The U.S. Postal Service (USPS) has announced its plans to ring in the Year of the Rooster with a first-day-of-issue ceremony on Jan. 5.
The ceremony, which will see the release of a commemorative Forever stamp – the 10th of 12 stamps in the Celebrating Lunar New Year series – will be held at 11:30 a.m. at the Wing Luke Museum of the Asian Pacific American Experience, in Seattle, Wash.
The most important holiday of the year for many Asian communities around the world, the Lunar New Year is celebrated primarily by people of Chinese, Korean, Vietnamese, Tibetan and Mongolian heritage. The Year of the Rooster begins on Jan. 28, 2017 and ends on Feb. 15, 2018.
In the U.S. as well as in Canada, the occasion is marked in various ways; parades featuring enormous and vibrantly painted papier-mâché dragons, parties, and other special events are common. Vendors at outdoor markets sell flowers, toys, food, and other items for celebration. Musicians play drums to celebrate this time of renewed hope for the future.
Many families present red envelopes (hongbao), like the one depicted in the stamp art, containing money to children and loved ones.

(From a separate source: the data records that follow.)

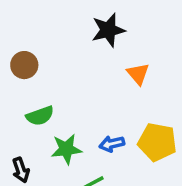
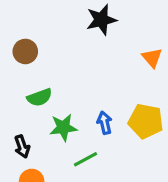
orange triangle: (138, 74) -> (152, 58), moved
blue arrow: (112, 144) -> (105, 123), turned 90

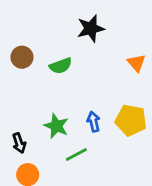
green semicircle: (40, 97) -> (61, 66), moved
green star: (63, 128) -> (56, 126), turned 30

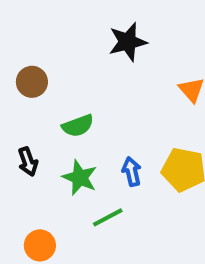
green semicircle: (61, 66) -> (78, 126), moved
black arrow: (19, 143) -> (28, 162), moved

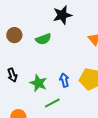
green semicircle: (78, 126) -> (43, 39), moved

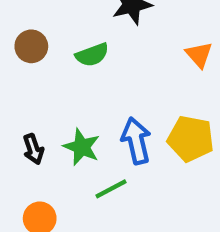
black arrow: (12, 75) -> (33, 149), moved
blue arrow: (64, 80) -> (136, 141), size x1.5

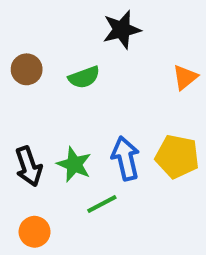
orange triangle: (199, 55) -> (185, 77), turned 32
black arrow: (33, 149) -> (29, 166), size x1.4

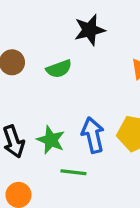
green line: (102, 204) -> (73, 172), turned 35

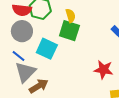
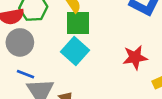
cyan square: (47, 49) -> (75, 51), moved, turned 35

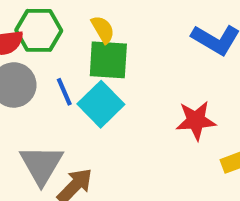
blue line: (25, 74) -> (64, 92), moved, turned 42

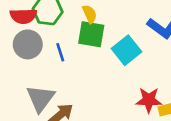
cyan square: (101, 104) -> (127, 50), moved
red star: (196, 120) -> (149, 100), moved

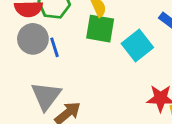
blue line: (60, 52) -> (54, 47), moved

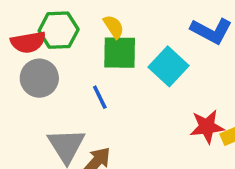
blue line: (54, 47) -> (100, 97), moved

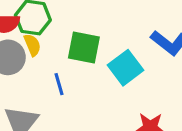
yellow semicircle: (114, 27) -> (32, 45), moved

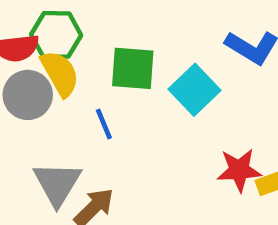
yellow semicircle: (32, 45) -> (60, 73), size x1.5

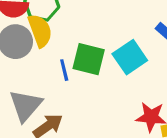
green square: (133, 68) -> (89, 59), moved

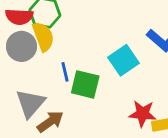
green square: (89, 59) -> (85, 84), moved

Art director Ethel Kessler worked on the series with illustrator Kam Mak, a Hong Kong-born artist that grew up in New York City’s Chinatown and now lives in Brooklyn. The artwork focuses on some of the common ways the Lunar New Year holiday is celebrated. For the Year of the Rooster, the illustration – originally created using oil paints on panel – depicts a colourful rooster emblazoned on a red envelope. Parents present red envelopes containing money to children and loved ones during Lunar New Year celebrations. The colour red symbolizes luck in Chinese culture, while rooster imagery is often used to ward off evil spirits. The characters at the top of the envelope form a common Chinese greeting of celebration and wish for prosperity and good fortune, used most frequently during Lunar New Year.